I have a lot of health issues that are weight loss obstacles, including high blood pressure (and diabetes, and fibromyalgia, and osteoarthritis and autoimmune disease, IBS, allergies.....)
It's a pain, but surprisingly there are work-arounds for almost all of them.
For me, it's been making changes very slowly. It's taken me 7 years to lose 94 lbs (20 lbs the first year, zero the next two to two and a half, and the rest in the last 3-4 years).
I'm not recommending that anyone try to lose as slow as I have, but it does show you that you don't have to make huge, drastic, rapid changes to see progress.
Sodium has never been a problem for me, because I never did have much of a salt tooth. Restricting the carbs for the diabetes are another story. But the solution really is the same, lots of label-reading, and lots of experimenting.

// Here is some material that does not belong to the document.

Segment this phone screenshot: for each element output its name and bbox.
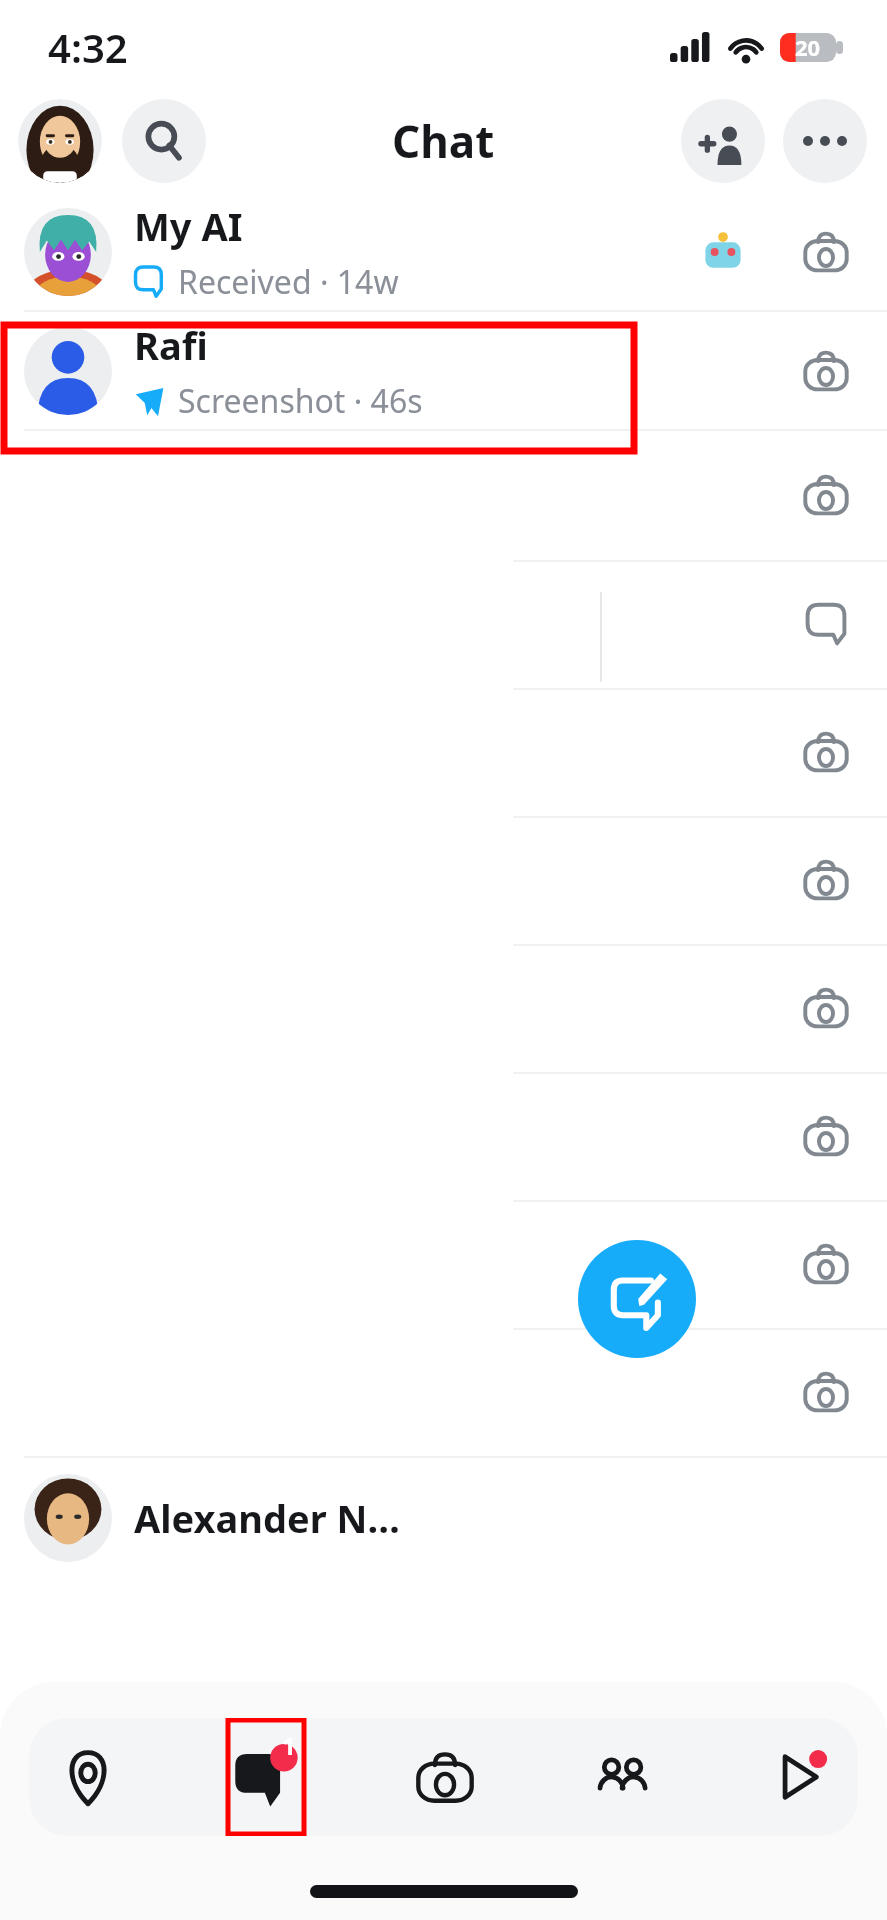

I couldn't tolerate any "real" exercise when I started. I had difficulty even showering (and used a shower chair, and a shampoo with conditioner because I couldn't keep my arms up long enough to lather and rinse more than once).
So, I started by getting off my chair to do dishes or tidy up slowly during commercials.
I also got a step-counting pedometer and clipped it to my shoes. On a calendar, I marked down my weight every morning, and in the evening I'd mark down the number of steps I'd made during the day. Every morning I would reset it, and try to break the previous day's record by at least a couple steps.
Then I started going to a warm-water therapy pool. Ask your doctor, or call the United Way or other social services in your area to see if there is a warm-water exercise program in your area. Sometimes insurance will even pay for them (mine doesn't).
The warm water pool is amazing, and at first the "exercise" was getting dressed and undressed to get into the water. Then I was able to do more and more - but I had to make slow progress, because whenever I overdid it, I would end up in bed for several days or more because of the fibromyalgia (in a nutshell, my fibromyalgia can be described as my body doesn't deal well with any drastic change. Any drastic change in weather, diet, exercise, or sleep, and I'm likely to have a pain, fatigue, and brain fog flare).
I had to be patient with myself, because I couldn't lose weight like I was able to in my 20's. I had to "unlearn" my expectations for weight loss. The only "secret" was to keep experimenting (if I had let those two no-loss years derail me, I'd probably be well over 400 lbs by now).